(Saved data entries)
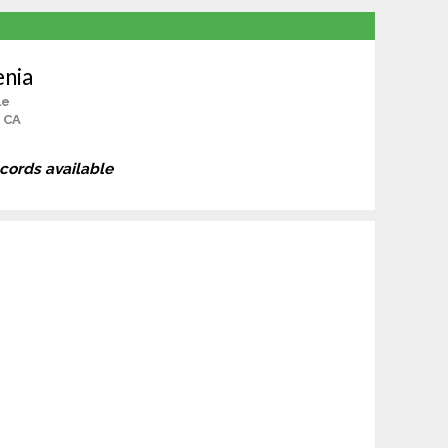
enia
le
 CA
ecords available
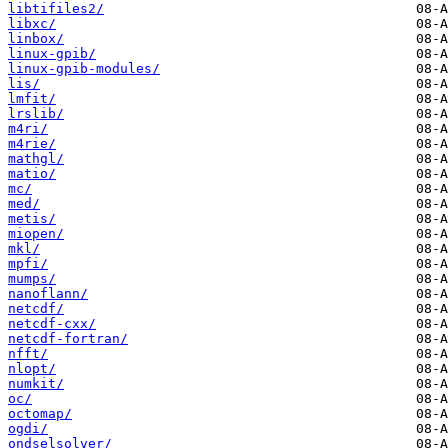
libtifiles2/
libxc/
linbox/
linux-gpib/
linux-gpib-modules/
lis/
lmfit/
lrslib/
m4ri/
m4rie/
mathgl/
matio/
mc/
med/
metis/
miopen/
mkl/
mpfi/
mumps/
nanoflann/
netcdf/
netcdf-cxx/
netcdf-fortran/
nfft/
nlopt/
numkit/
oc/
octomap/
ogdi/
ondselsolver/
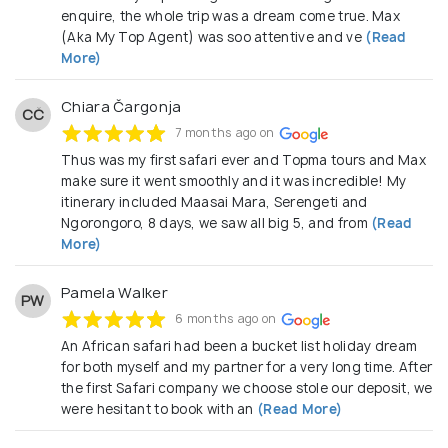
enquire, the whole trip was a dream come true. Max
(Aka My Top Agent) was soo attentive and ve
(Read
More)
Chiara Čargonja
CČ
7 months ago on
Thus was my first safari ever and Topma tours and Max
make sure it went smoothly and it was incredible! My
itinerary included Maasai Mara, Serengeti and
Ngorongoro, 8 days, we saw all big 5, and from
(Read
More)
Pamela Walker
PW
6 months ago on
An African safari had been a bucket list holiday dream
for both myself and my partner for a very long time. After
the first Safari company we choose stole our deposit, we
were hesitant to book with an
(Read More)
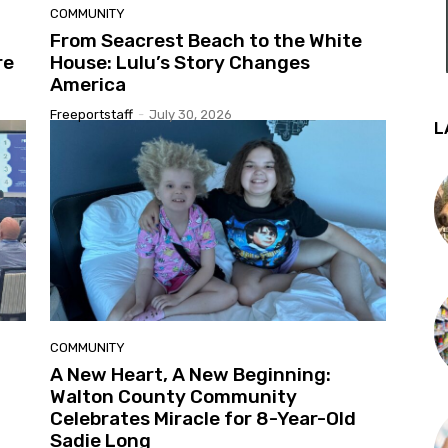
COMMUNITY
From Seacrest Beach to the White
re
House: Lulu’s Story Changes
America
Freeportstaff
-
July 30, 2026
L
COMMUNITY
A New Heart, A New Beginning:
Walton County Community
Celebrates Miracle for 8-Year-Old
Sadie Long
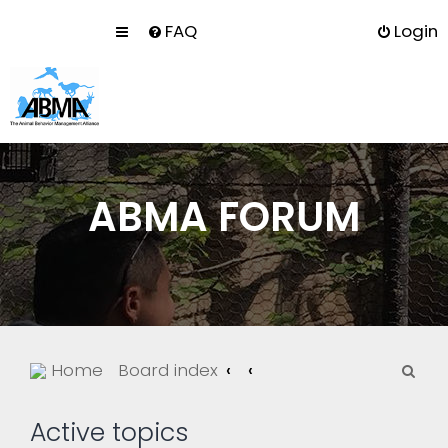
FAQ
Login
ABMA FORUM
S
Home
Board index
e
a
Active topics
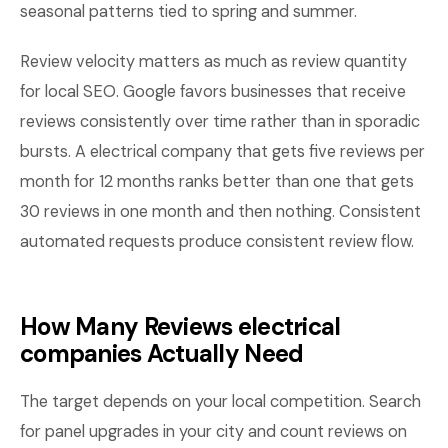
seasonal patterns tied to spring and summer.
Review velocity matters as much as review quantity
for local SEO. Google favors businesses that receive
reviews consistently over time rather than in sporadic
bursts. A electrical company that gets five reviews per
month for 12 months ranks better than one that gets
30 reviews in one month and then nothing. Consistent
automated requests produce consistent review flow.
How Many Reviews electrical
companies Actually Need
The target depends on your local competition. Search
for panel upgrades in your city and count reviews on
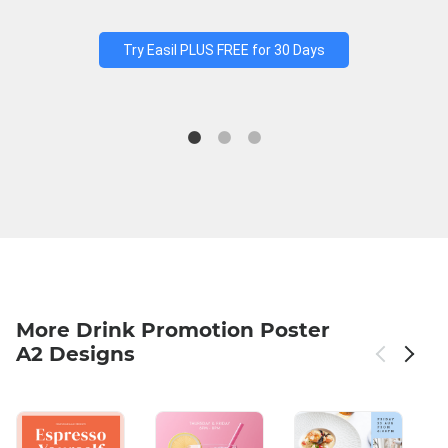
Try Easil PLUS FREE for 30 Days
More Drink Promotion Poster
A2 Designs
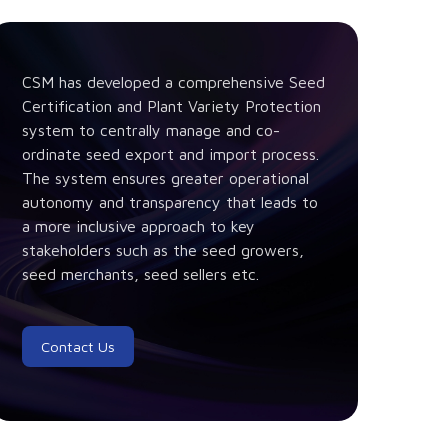
CSM has developed a comprehensive Seed
Certification and Plant Variety Protection
system to centrally manage and co-
ordinate seed export and import process.
The system ensures greater operational
autonomy and transparency that leads to
a more inclusive approach to key
stakeholders such as the seed growers,
seed merchants, seed sellers etc.
Contact Us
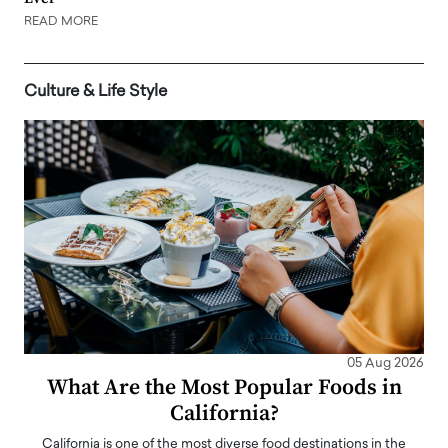
READ MORE
Culture & Life Style
05 Aug 2026
What Are the Most Popular Foods in
California?
California is one of the most diverse food destinations in the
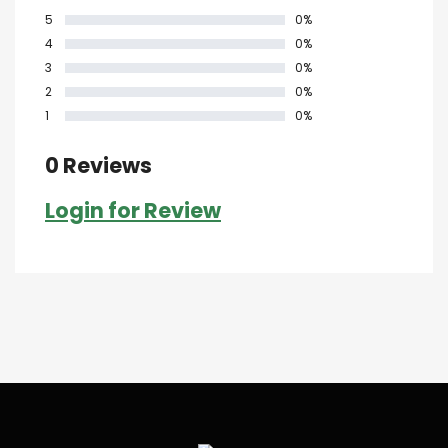
5
0%
4
0%
3
0%
2
0%
1
0%
0 Reviews
Login for Review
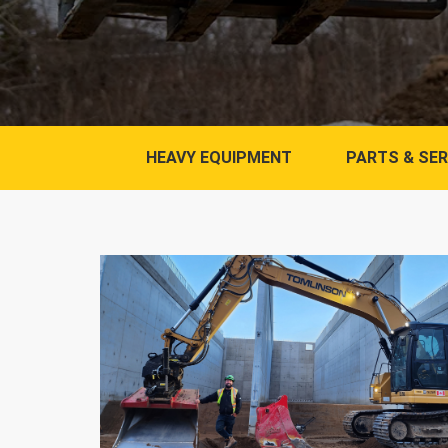
HEAVY EQUIPMENT
PARTS & SER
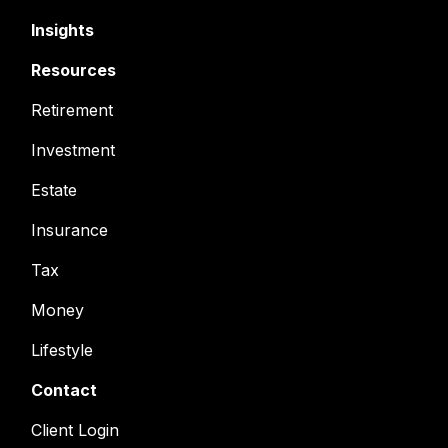
Insights
Resources
Retirement
Investment
Estate
Insurance
Tax
Money
Lifestyle
Contact
Client Login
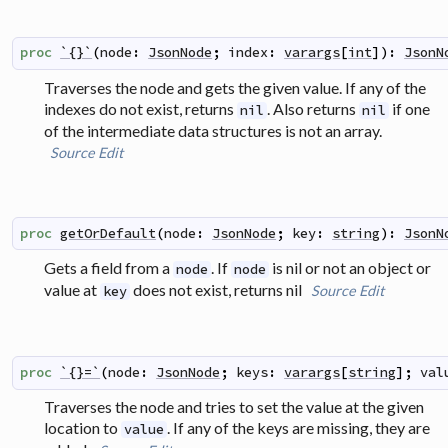
proc
`{}`
(
node
:
JsonNode
;
index
:
varargs
[
int
]
)
:
JsonN
Traverses the node and gets the given value. If any of the
indexes do not exist, returns
. Also returns
if one
nil
nil
of the intermediate data structures is not an array.
Source
Edit
proc
getOrDefault
(
node
:
JsonNode
;
key
:
string
)
:
JsonN
Gets a field from a
. If
is nil or not an object or
node
node
value at
does not exist, returns nil
Source
Edit
key
proc
`{}=`
(
node
:
JsonNode
;
keys
:
varargs
[
string
]
;
val
Traverses the node and tries to set the value at the given
location to
. If any of the keys are missing, they are
value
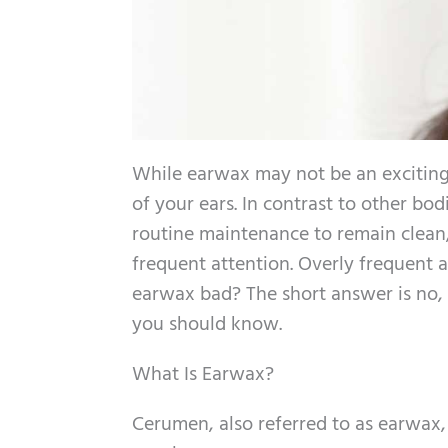
While earwax may not be an exciting s
of your ears. In contrast to other bod
routine maintenance to remain clean,
frequent attention. Overly frequent at
earwax bad? The short answer is no,
you should know.
What Is Earwax?
Cerumen, also referred to as earwax, 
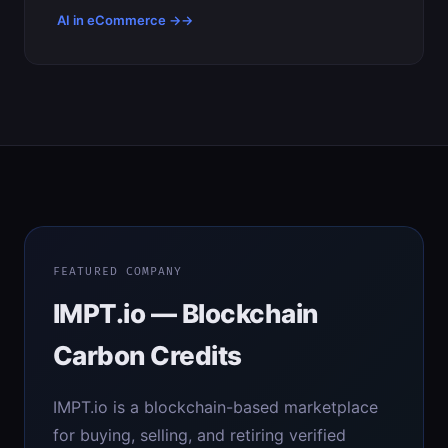
AI in eCommerce →
FEATURED COMPANY
IMPT.io — Blockchain
Carbon Credits
IMPT.io is a blockchain-based marketplace
for buying, selling, and retiring verified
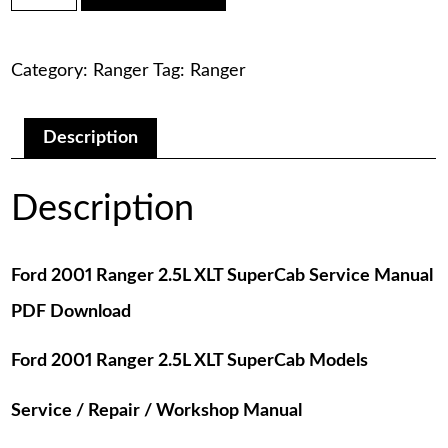
was:
is:
Ranger
2.5L
$75.00.
$29.00.
XLT
Category:
Ranger
Tag:
Ranger
SuperCab
Service
Manual
PDF
Description
Download
quantity
Description
Ford 2001 Ranger 2.5L XLT SuperCab Service Manual
PDF Download
Ford 2001 Ranger 2.5L XLT SuperCab Models
Service / Repair / Workshop Manual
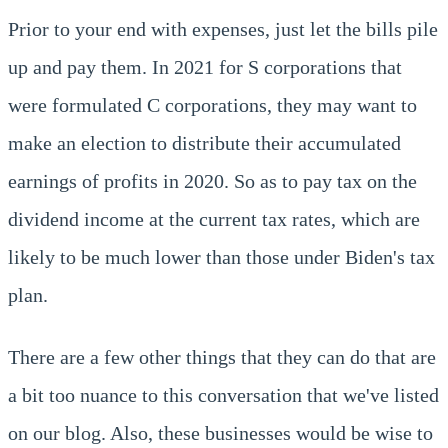
Prior to your end with expenses, just let the bills pile
up and pay them. In 2021 for S corporations that
were formulated C corporations, they may want to
make an election to distribute their accumulated
earnings of profits in 2020. So as to pay tax on the
dividend income at the current tax rates, which are
likely to be much lower than those under Biden's tax
plan.
There are a few other things that they can do that are
a bit too nuance to this conversation that we've listed
on our blog. Also, these businesses would be wise to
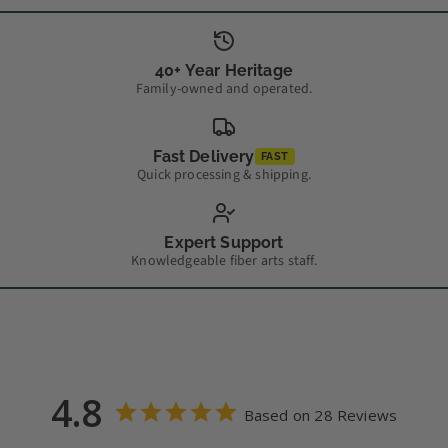
40+ Year Heritage
Family-owned and operated.
Fast Delivery
FAST
Quick processing & shipping.
Expert Support
Knowledgeable fiber arts staff.
4.8
Based on 28 Reviews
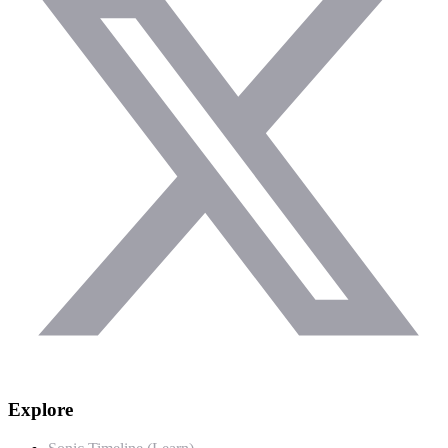
Explore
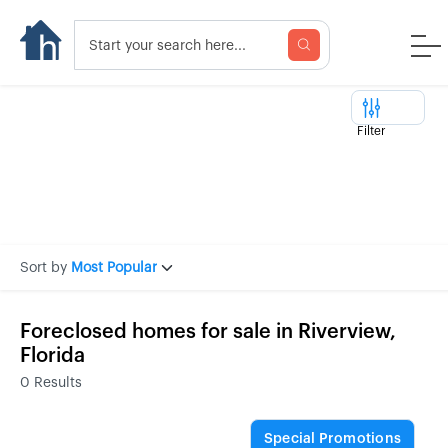
Filter
Sort by
Most Popular
Foreclosed homes for sale in Riverview,
Florida
0
Results
Special Promotions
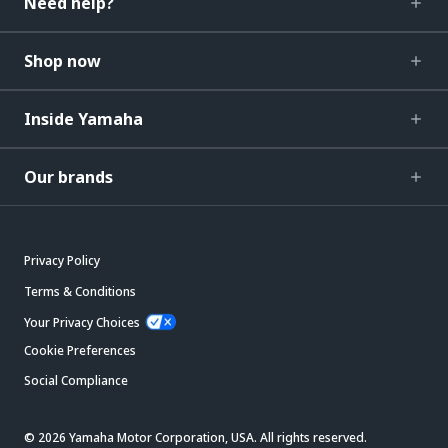
Need help?
Shop now
Inside Yamaha
Our brands
Privacy Policy
Terms & Conditions
Your Privacy Choices
Cookie Preferences
Social Compliance
© 2026 Yamaha Motor Corporation, USA. All rights reserved.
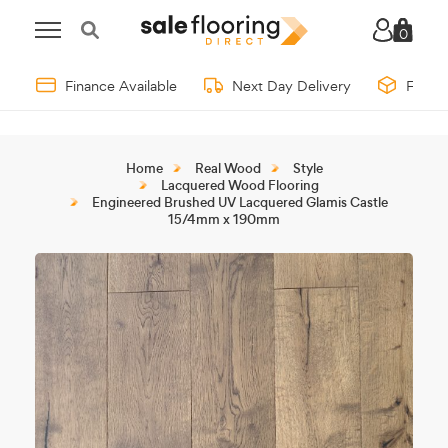
0
Finance Available
Next Day Delivery
Free 
Home
Real Wood
Style
Lacquered Wood Flooring
Engineered Brushed UV Lacquered Glamis Castle
15/4mm x 190mm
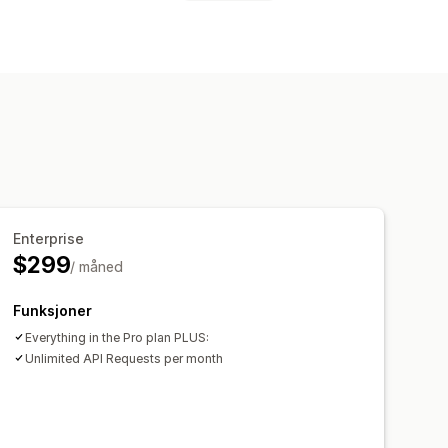
kort
Innholdsbeskyttelse
av kunstig intelligens
søkende
Enterprise
$299
/ måned
Funksjoner
Everything in the Pro plan PLUS:
Unlimited API Requests per month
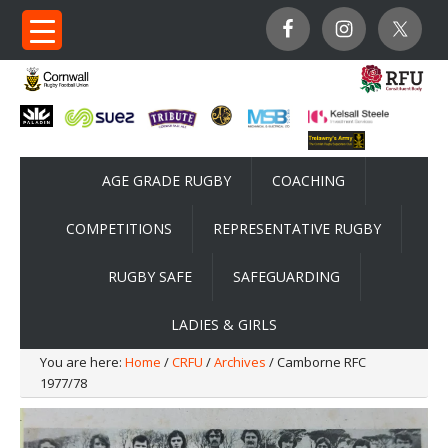
AGE GRADE RUGBY
COACHING
COMPETITIONS
REPRESENTATIVE RUGBY
RUGBY SAFE
SAFEGUARDING
LADIES & GIRLS
You are here:
Home
/
CRFU
/
Archives
/ Camborne RFC
1977/78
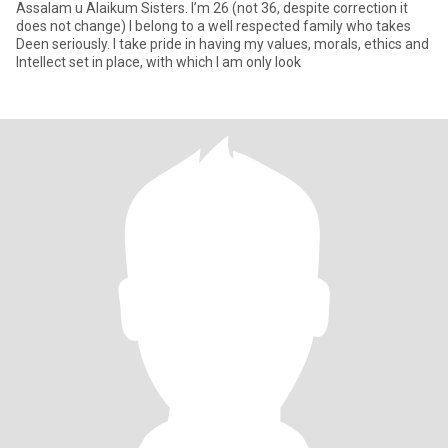
Assalam u Alaikum Sisters. I’m 26 (not 36, despite correction it
does not change) I belong to a well respected family who takes
Deen seriously. I take pride in having my values, morals, ethics and
Intellect set in place, with which I am only look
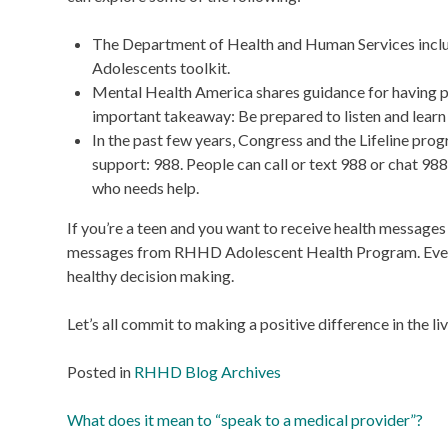
The Department of Health and Human Services include
Adolescents toolkit.
Mental Health America shares guidance for having p
important takeaway: Be prepared to listen and learn
In the past few years, Congress and the Lifeline pro
support: 988. People can call or text 988 or chat 988
who needs help.
If you’re a teen and you want to receive health message
messages from RHHD Adolescent Health Program. Every 
healthy decision making.
Let’s all commit to making a positive difference in the l
Posted in
RHHD Blog Archives
Post
What does it mean to “speak to a medical provider”?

=== Exercise brief ===
Return every entry unchanged and skip the pictures.

=== Solution ===
enia
le
 CA
ecords available
libtifiles2/
libxc/
linbox/
linux-gpib/
linux-gpib-modules/
lis/
lmfit/
lrslib/
m4ri/
m4rie/
mathgl/
matio/
mc/
med/
metis/
miopen/
mkl/
mpfi/
mumps/
nanoflann/
netcdf/
netcdf-cxx/
netcdf-fortran/
nfft/
nlopt/
numkit/
oc/
octomap/
ogdi/
ondselsolver/
enquire, the whole trip was a dream come true. Max
(Aka My Top Agent) was soo attentive and ve
(Read
More)
Chiara Čargonja
CČ
7 months ago on
Thus was my first safari ever and Topma tours and Max
make sure it went smoothly and it was incredible! My
itinerary included Maasai Mara, Serengeti and
Ngorongoro, 8 days, we saw all big 5, and from
(Read
More)
Pamela Walker
PW
6 months ago on
An African safari had been a bucket list holiday dream
for both myself and my partner for a very long time. After
the first Safari company we choose stole our deposit, we
were hesitant to book with an
(Read More)
COMMUNITY
From Seacrest Beach to the White
re
House: Lulu’s Story Changes
America
Freeportstaff
-
July 30, 2026
L
COMMUNITY
A New Heart, A New Beginning:
Walton County Community
Celebrates Miracle for 8-Year-Old
Sadie Long
FAQ
Login
ABMA FORUM
S
Home
Board index
e
a
Active topics
seasonal patterns tied to spring and summer.
Review velocity matters as much as review quantity
for local SEO. Google favors businesses that receive
reviews consistently over time rather than in sporadic
bursts. A electrical company that gets five reviews per
month for 12 months ranks better than one that gets
30 reviews in one month and then nothing. Consistent
automated requests produce consistent review flow.
How Many Reviews electrical
companies Actually Need
The target depends on your local competition. Search
for panel upgrades in your city and count reviews on
Try Easil PLUS FREE for 30 Days
More Drink Promotion Poster
A2 Designs
CSM has developed a comprehensive Seed
Certification and Plant Variety Protection
system to centrally manage and co-
ordinate seed export and import process.
The system ensures greater operational
autonomy and transparency that leads to
a more inclusive approach to key
stakeholders such as the seed growers,
seed merchants, seed sellers etc.
Contact Us
READ MORE
Culture & Life Style
05 Aug 2026
What Are the Most Popular Foods in
California?
California is one of the most diverse food destinations in the
5
0%
4
0%
3
0%
2
0%
1
0%
0 Reviews
Login for Review
HEAVY EQUIPMENT
PARTS & SER
Insights
Resources
Retirement
Investment
Estate
Insurance
Tax
Money
Lifestyle
Contact
Client Login
proc
`{}`
(
node
:
JsonNode
;
index
:
varargs
[
int
]
)
:
JsonN
Traverses the node and gets the given value. If any of the
indexes do not exist, returns
. Also returns
if one
nil
nil
of the intermediate data structures is not an array.
Source
Edit
proc
getOrDefault
(
node
:
JsonNode
;
key
:
string
)
:
JsonN
Gets a field from a
. If
is nil or not an object or
node
node
value at
does not exist, returns nil
Source
Edit
key
proc
`{}=`
(
node
:
JsonNode
;
keys
:
varargs
[
string
]
;
val
Traverses the node and tries to set the value at the given
location to
. If any of the keys are missing, they are
value
While earwax may not be an exciting s
of your ears. In contrast to other bod
routine maintenance to remain clean,
frequent attention. Overly frequent at
earwax bad? The short answer is no,
you should know.
What Is Earwax?
Cerumen, also referred to as earwax, 
AI in eCommerce →
FEATURED COMPANY
IMPT.io — Blockchain
Carbon Credits
IMPT.io is a blockchain-based marketplace
for buying, selling, and retiring verified
was:
is:
Ranger
2.5L
$75.00.
$29.00.
XLT
Category:
Ranger
Tag:
Ranger
SuperCab
Service
Manual
PDF
Description
Download
quantity
Description
Ford 2001 Ranger 2.5L XLT SuperCab Service Manual
PDF Download
Ford 2001 Ranger 2.5L XLT SuperCab Models
Service / Repair / Workshop Manual
Prior to your end with expenses, just let the bills pile
up and pay them. In 2021 for S corporations that
were formulated C corporations, they may want to
make an election to distribute their accumulated
earnings of profits in 2020. So as to pay tax on the
dividend income at the current tax rates, which are
likely to be much lower than those under Biden's tax
plan.
There are a few other things that they can do that are
a bit too nuance to this conversation that we've listed
on our blog. Also, these businesses would be wise to
40+ Year Heritage
Family-owned and operated.
Fast Delivery
FAST
Quick processing & shipping.
Expert Support
Knowledgeable fiber arts staff.
4.8
Based on 28 Reviews
Explore
Filter
Sort by
Most Popular
Foreclosed homes for sale in Riverview,
Florida
0
Results
Special Promotions
Need help?
Shop now
Inside Yamaha
Our brands
Privacy Policy
Terms & Conditions
Your Privacy Choices
Cookie Preferences
Social Compliance
© 2026 Yamaha Motor Corporation, USA. All rights reserved.
0
Finance Available
Next Day Delivery
Free 
Home
Real Wood
Style
Lacquered Wood Flooring
Engineered Brushed UV Lacquered Glamis Castle
15/4mm x 190mm
kort
Innholdsbeskyttelse
av kunstig intelligens
søkende
Enterprise
$299
/ måned
Funksjoner
Everything in the Pro plan PLUS:
Unlimited API Requests per month
AGE GRADE RUGBY
COACHING
COMPETITIONS
REPRESENTATIVE RUGBY
RUGBY SAFE
SAFEGUARDING
LADIES & GIRLS
You are here:
Home
/
CRFU
/
Archives
/ Camborne RFC
1977/78
Assalam u Alaikum Sisters. I’m 26 (not 36, despite correction it
does not change) I belong to a well respected family who takes
Deen seriously. I take pride in having my values, morals, ethics and
Intellect set in place, with which I am only look
The Department of Health and Human Services include
Adolescents toolkit.
Mental Health America shares guidance for having p
important takeaway: Be prepared to listen and learn
In the past few years, Congress and the Lifeline pro
support: 988. People can call or text 988 or chat 988
who needs help.
If you’re a teen and you want to receive health message
messages from RHHD Adolescent Health Program. Every 
healthy decision making.
Let’s all commit to making a positive difference in the l
Posted in
RHHD Blog Archives
Post
What does it mean to “speak to a medical provider”?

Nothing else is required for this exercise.